Forty years ago this month, I was a television network presenter based at the BBC Television Centre in White City, and mainly working on BBC Two. But I was also looking forward to a move that, though I couldn’t have known it then, would literally change my life.
At the time, the BBC had a Japanese language service that was run out of London’s Bush House, the home of its World Service. The Japan Broadcasting Corporation, NHK, provided native speaking announcers and producers to run this service and, in exchange, the BBC seconded members of staff to NHK in Tokyo. In June 1976, I was selected for that secondment.
The nature of my arrival in Tokyo has been recounted before but it bears retelling. In those pre-Narita days, I arrived at Haneda airport, which was seething with people. It seemed that every jumbo jet in JAL’s fleet had arrived at the same time. I was nervous but excited as I joined the queue, passport with precious visa in hand, inching my way forward towards the man at a high desk at the head of the line.

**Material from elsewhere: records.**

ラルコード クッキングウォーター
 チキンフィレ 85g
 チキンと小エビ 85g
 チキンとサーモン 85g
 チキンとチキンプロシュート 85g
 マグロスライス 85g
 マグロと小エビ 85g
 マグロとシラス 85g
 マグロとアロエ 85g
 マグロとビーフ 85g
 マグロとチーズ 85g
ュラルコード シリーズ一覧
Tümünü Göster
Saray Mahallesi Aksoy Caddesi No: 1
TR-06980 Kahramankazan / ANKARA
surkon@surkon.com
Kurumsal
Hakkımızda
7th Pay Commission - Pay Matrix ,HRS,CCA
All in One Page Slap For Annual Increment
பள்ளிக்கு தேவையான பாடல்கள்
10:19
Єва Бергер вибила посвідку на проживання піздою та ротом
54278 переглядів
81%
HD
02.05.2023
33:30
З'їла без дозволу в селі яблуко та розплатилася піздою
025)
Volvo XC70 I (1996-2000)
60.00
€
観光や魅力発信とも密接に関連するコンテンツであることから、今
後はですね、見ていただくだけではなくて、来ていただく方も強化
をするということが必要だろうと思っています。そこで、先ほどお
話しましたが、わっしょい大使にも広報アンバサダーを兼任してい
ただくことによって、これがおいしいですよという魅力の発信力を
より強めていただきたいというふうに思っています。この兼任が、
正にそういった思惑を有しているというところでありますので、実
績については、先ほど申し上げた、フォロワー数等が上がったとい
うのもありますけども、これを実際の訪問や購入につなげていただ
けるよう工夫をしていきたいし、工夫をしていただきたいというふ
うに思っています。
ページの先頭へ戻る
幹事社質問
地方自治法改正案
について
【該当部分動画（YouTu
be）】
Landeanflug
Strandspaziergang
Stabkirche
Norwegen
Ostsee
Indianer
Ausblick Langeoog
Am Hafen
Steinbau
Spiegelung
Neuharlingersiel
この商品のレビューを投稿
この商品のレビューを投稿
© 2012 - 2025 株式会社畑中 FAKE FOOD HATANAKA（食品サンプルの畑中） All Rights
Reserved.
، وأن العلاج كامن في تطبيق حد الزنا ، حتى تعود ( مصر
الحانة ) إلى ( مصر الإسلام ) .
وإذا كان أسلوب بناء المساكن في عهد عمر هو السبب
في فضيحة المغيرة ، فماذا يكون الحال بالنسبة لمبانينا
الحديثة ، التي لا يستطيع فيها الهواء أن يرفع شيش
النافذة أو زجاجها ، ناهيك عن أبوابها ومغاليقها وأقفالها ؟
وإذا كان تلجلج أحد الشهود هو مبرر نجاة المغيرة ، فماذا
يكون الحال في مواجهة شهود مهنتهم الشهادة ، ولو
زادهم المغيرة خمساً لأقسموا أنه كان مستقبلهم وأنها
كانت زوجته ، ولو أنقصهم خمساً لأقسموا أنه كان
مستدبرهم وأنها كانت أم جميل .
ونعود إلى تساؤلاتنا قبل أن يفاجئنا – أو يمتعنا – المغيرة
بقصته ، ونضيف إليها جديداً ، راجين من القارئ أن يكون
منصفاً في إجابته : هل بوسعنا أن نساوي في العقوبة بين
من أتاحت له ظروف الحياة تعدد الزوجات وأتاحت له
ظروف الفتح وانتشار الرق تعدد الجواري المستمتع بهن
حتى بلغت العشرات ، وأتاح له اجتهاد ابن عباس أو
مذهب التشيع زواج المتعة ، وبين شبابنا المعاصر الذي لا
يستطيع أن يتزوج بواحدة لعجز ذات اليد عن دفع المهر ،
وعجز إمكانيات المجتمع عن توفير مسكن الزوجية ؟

When my turn finally came, I brandished my passport, which the functionary dismissed with a wave of his hand and asked in a bored voice, “Where is your pineapple?” For one gloriously Pythonesque moment I was tempted to reply that I didn’t know I needed one, but a helpful young lady from JAL approached to escort me from Plant Quarantine and point me in the direction of Immigration, where I waited all over again.
It was an unusual beginning to what proved to be an unusual assignment. Originally planned as a two-year contract, it was quickly extended to four years as I fell in love almost immediately with Japan and my newfound family of colleagues at NHK.
My work principally centred on Radio Japan, a short-wave service that broadcast around the world, though much of the programming I worked on was for Australasia. One regular commitment was a feature called Hello Australasia! that found me partnered with the delightful Kaoru Kubo whose dulcet tones will be familiar to many readers. Hers is the voice that exhorts us not to use our mobile phones on the Narita Limousine buses.
There were other programmes too, including Tokyo Report, a documentary series that allowed me to interview prominent individuals such as late music composer Isao Tomita (1932–2016) and print artist Toko Shinoda (1913– ). It also gave me the chance to travel around the country. Memorable trips include a visit to Hiroshima where I made The Shadow on the Wall, a documentary.
I talked to people who had been victims of the atom bomb, and I experienced the power of the Peace Memorial Museum.
Another trip I remember with great clarity was in 1977, to the Sapporo Snow Festival in Hokkaido. As I said in my introduction to the programme: “This year has been especially cold and there’s been more snow here this winter than there has been for over a decade”.
I seem to have been particularly taken with the snow-built replica of Germany’s Marienplatz—the most famous square in Munich—describing it as “complete in every detail: town hall, statues, fountains alike, and to a scale that overshadowed many of the solid buildings around about … I am full of awe for the genius behind such undertakings”.
And I recorded members of the Japan Self-Defense Forces who, dressed in shorts and happi-coats, drummed out the traditional rhythms of Hokkaido. “It is a sound I shall remember long after the snow palaces of Sapporo have returned to the rivers and the sea”, I said.
Other aspects of my work during my time in the position focused on television work including the English subtitling of NHK dramas bound for overseas competitions and sale. I also undertook the recording of English language narrations for documentaries with similar fates. This stood me in particularly good stead for a later project when I would provide the English language scripts and narrations for a series of programmes made by Nippon TV on the restoration of the Sistine Chapel, Vatican City.
It’s hard to believe it all began those 40 years ago.